The remainder is held by Australian entities, including banks, super funds and other institutional investors.
The Reserve Bank has also started to purchase Australian government bonds. It is seeking to keep interest rates low by adding to demand for such bonds.
The Reserve has said it will not buy bond directly at the AOFM auctions, to avoid crowding out other lenders, but will instead pick them up in the secondary market.

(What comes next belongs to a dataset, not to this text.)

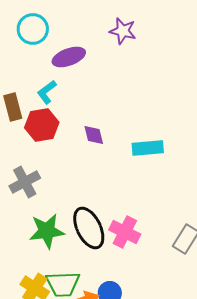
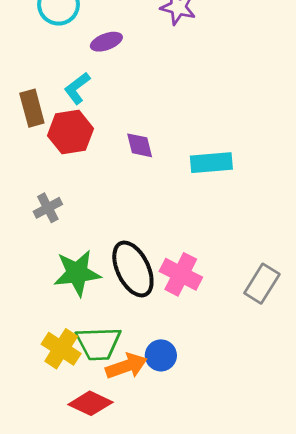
purple ellipse: (69, 57) -> (106, 42), size x0.7
gray cross: (25, 182) -> (48, 208), size x0.7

Ultimately, however, we can expect the central bank to become a bigger owner of Australian government bonds.
How much does it cost the government to borrow money?
The good news is that debt is very cheap at the moment because interest rates are low.
It has been observed that the world has a savings glut of money looking for attractive investment returns, of which, given increased risk aversion in the post-GFC era, there have not been a lot. So far, AOFM auctions for Australian government bonds have tended to be oversubscribed.
So, while the value of Australian government debt in dollar terms is historically high, the interest bill on that debt as a proportion of the broader economy is not.
The government paid $14 billion in net interest payments on its borrowings last financial year.
But as a per cent of GDP, net interest payments were just 0.7 per cent of GDP, compared to 1.7 per cent in the aftermath of the early 1980s and early 1990s recessions.
With interest rates as low as they can go, however, and debt set to soar, that interest bill will rise.
How will we pay the money back?
Slowly, over time.
When the virus has run its course, and particularly if the stimulus has been successful in protecting jobs, we can expect spending needs to subside and economic activity to lift, producing more tax revenue.
When we start to run budget surpluses again, we can start to pay down the accumulated debt. This may take a very long time.
But it is not impossible. The mining boom of the 2000s helped the Howard government restore the budget to balance after the 1990s recession.
Will our grandchildren pay the price?
Chris Richardson is keen to dispel the idea that borrowing today will impose an unfair burden on future generations.
With interests rate so low, the interest bill on the additional $213 billion of borrowings will be just $1.6 billion a year.
“That’s not nothing,” says Richardson. “You’d much prefer not to have to pay that much extra in interest every year … Yet these costs are far from scary.”
Were, however, the government to fail to act to counteract this economic crisis, Richardson fears the budget – and nation – could end up in a much worse state, as joblessness soars, revenue plummets and welfare costs soar.
Richardson says Australia must now be on a war footing: “Australia’s economy will grow again on the other side of this war. So, here’s a simple suggestion: let’s just let our debts from this new war simply become a smaller share of our growing economy over time. That’s what we did with the war-time debts of the past. And it’s probably the smart play this time too.”
“There are lots of things to be scared of,” concludes Richardson. “The fight for our health is a long way from being won. But don’t be scared of the debt – its costs aren’t that bad. And chances are that taking on this debt will be a great investment in Australian livelihoods.”
Jessica Irvine is a senior economics writer with The Sydney Morning Herald.